(Transcribed page contents)
# # # # # # #

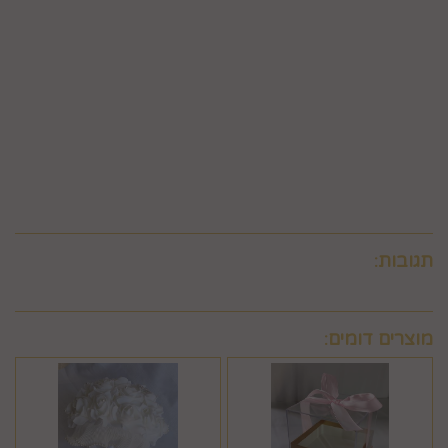
הגוף שעמו התקשרה החברה לביצוע סליקת כרטיסי אשראי, גבו
ממנה תשלום בעד סליקת כרטיס האשראי בעסקה שבוטלה, רשאית
החברה לחייב את המשתמש גם בתשלום שנגבה ממנה.
6.9. ביטול עסקה לפי סעיף 6 זה, יחול אך ורק על עסקה שסכומה
עולה על 50 ₪, אלא אם יוחלט אחרת על-ידי החברה, על-פי שיקול
דעתה הבלעדי.
6.10.לא ניתן לבטל עסקה שלא בהתאם להוראות התקנון ולהוראות
חוק הגנת הצרכן והתקנות אשר הותקנו על-פיו.
תגובות:
מוצרים דומים:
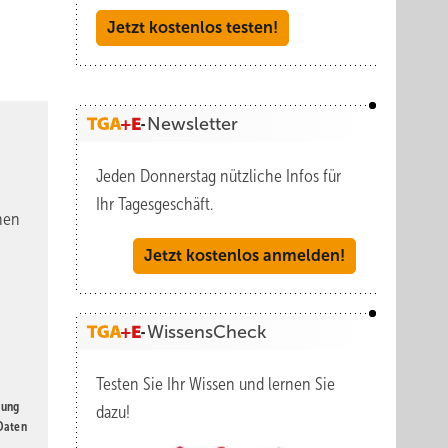
Jetzt kostenlos testen!
Newsletter
Jeden Donnerstag nützliche Infos für
Ihr Tagesgeschäft.
nen
Jetzt kostenlos anmelden!
WissensCheck
Testen Sie Ihr Wissen und lernen Sie
gung
dazu!
 Daten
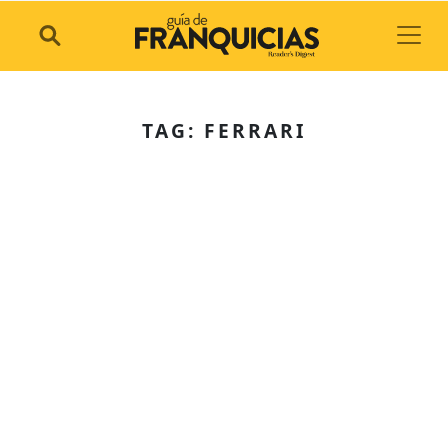
Toggl
TAG: FERRARI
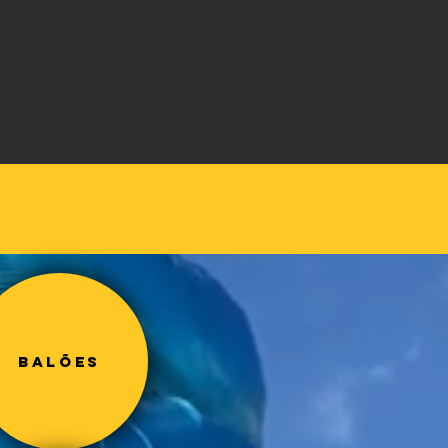
Balões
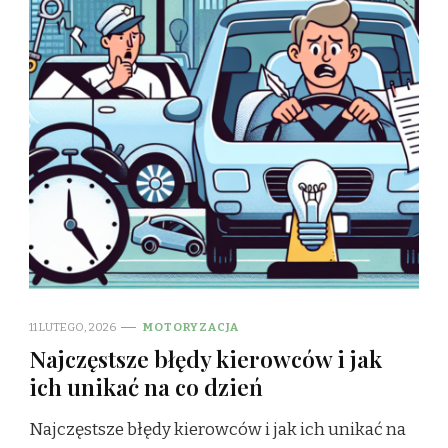
11 LUTEGO, 2026
MOTORYZACJA
Najczęstsze błędy kierowców i jak
ich unikać na co dzień
Najczęstsze błędy kierowców i jak ich unikać na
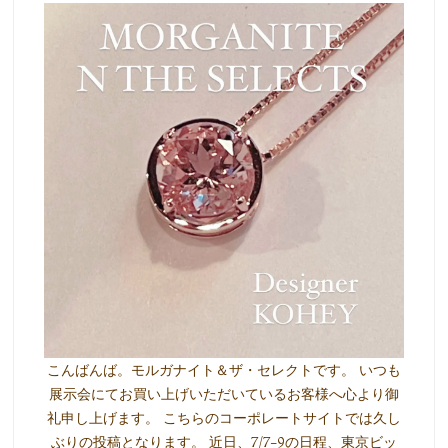
こんばんば。モルガナイト＆ザ・セレクトです。 いつも
展示会にてお買い上げいただいているお客様へ心より御
礼申し上げます。 こちらのコーポレートサイトでは久し
ぶりの投稿となります。 近日、7/7-9の日程、東京ビッ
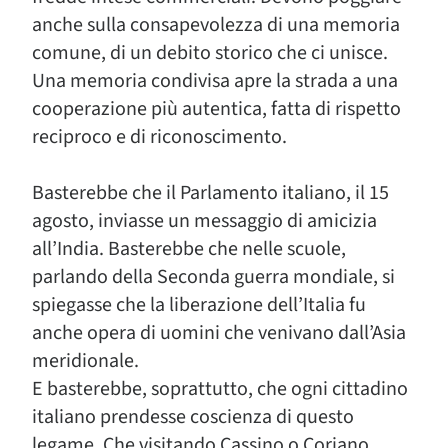
anche sulla consapevolezza di una memoria
comune, di un debito storico che ci unisce.
Una memoria condivisa apre la strada a una
cooperazione più autentica, fatta di rispetto
reciproco e di riconoscimento.
Basterebbe che il Parlamento italiano, il 15
agosto, inviasse un messaggio di amicizia
all’India. Basterebbe che nelle scuole,
parlando della Seconda guerra mondiale, si
spiegasse che la liberazione dell’Italia fu
anche opera di uomini che venivano dall’Asia
meridionale.
E basterebbe, soprattutto, che ogni cittadino
italiano prendesse coscienza di questo
legame. Che visitando Cassino o Coriano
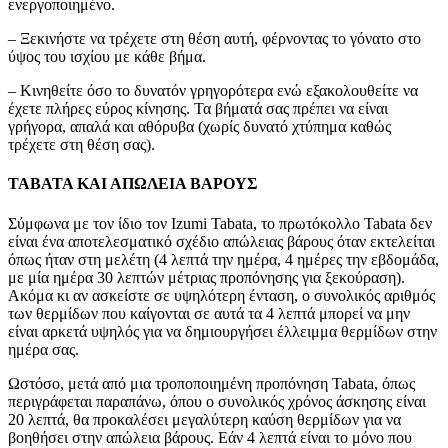
ενεργοποιημένο.
– Ξεκινήστε να τρέχετε στη θέση αυτή, φέρνοντας το γόνατο στο
ύψος του ισχίου με κάθε βήμα.
– Κινηθείτε όσο το δυνατόν γρηγορότερα ενώ εξακολουθείτε να
έχετε πλήρες εύρος κίνησης. Τα βήματά σας πρέπει να είναι
γρήγορα, απαλά και αθόρυβα (χωρίς δυνατό χτύπημα καθώς
τρέχετε στη θέση σας).
TABATA ΚΑΙ ΑΠΩΛΕΙΑ ΒΑΡΟΥΣ
Σύμφωνα με τον ίδιο τον Izumi Tabata, το πρωτόκολλο Tabata δεν
είναι ένα αποτελεσματικό σχέδιο απώλειας βάρους όταν εκτελείται
όπως ήταν στη μελέτη (4 λεπτά την ημέρα, 4 ημέρες την εβδομάδα,
με μία ημέρα 30 λεπτών μέτριας προπόνησης για ξεκούραση).
Ακόμα κι αν ασκείστε σε υψηλότερη ένταση, ο συνολικός αριθμός
των θερμίδων που καίγονται σε αυτά τα 4 λεπτά μπορεί να μην
είναι αρκετά υψηλός για να δημιουργήσει έλλειμμα θερμίδων στην
ημέρα σας.
Ωστόσο, μετά από μια τροποποιημένη προπόνηση Tabata, όπως
περιγράφεται παραπάνω, όπου ο συνολικός χρόνος άσκησης είναι
20 λεπτά, θα προκαλέσει μεγαλύτερη καύση θερμίδων για να
βοηθήσει στην απώλεια βάρους. Εάν 4 λεπτά είναι το μόνο που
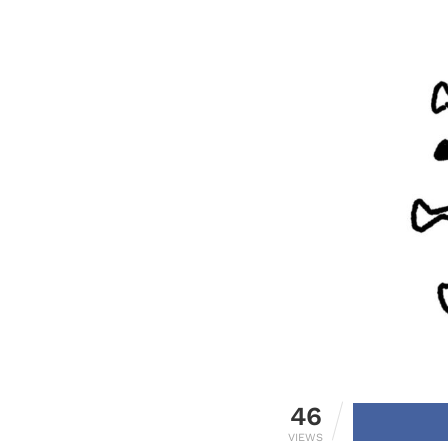
46
VIEWS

# # # # # # #

Your answer should be only a number: how many lines in the records hold the word "λεπτά".

4